Stored data entries
Content starts
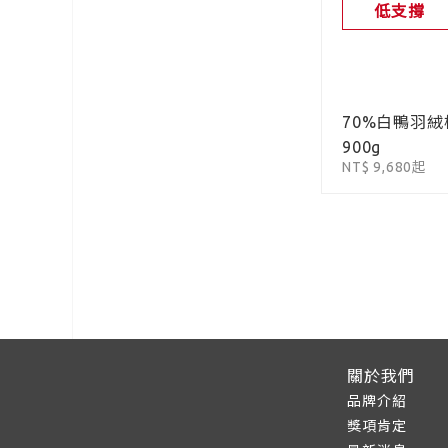
低支撐
70%白鴨羽絨
900g
NT$ 9,680起
關於我們
品牌介紹
獎項肯定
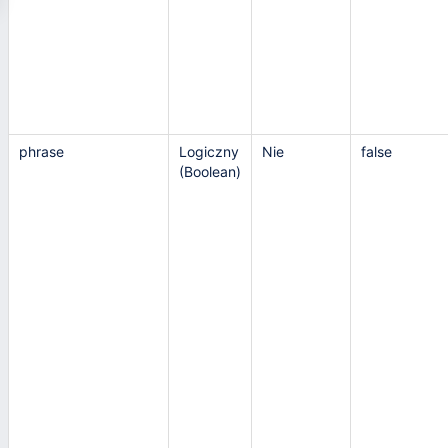
phrase
Logiczny
Nie
false
(Boolean)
Content ends
* **YOUR GOAL**
Copy the records exactly; no image should appear in the result.

* **EXPECTED ANSWER**
低支撐
70%白鴨羽絨
900g
NT$ 9,680起
關於我們
品牌介紹
獎項肯定
phrase
Logiczny
Nie
false
(Boolean)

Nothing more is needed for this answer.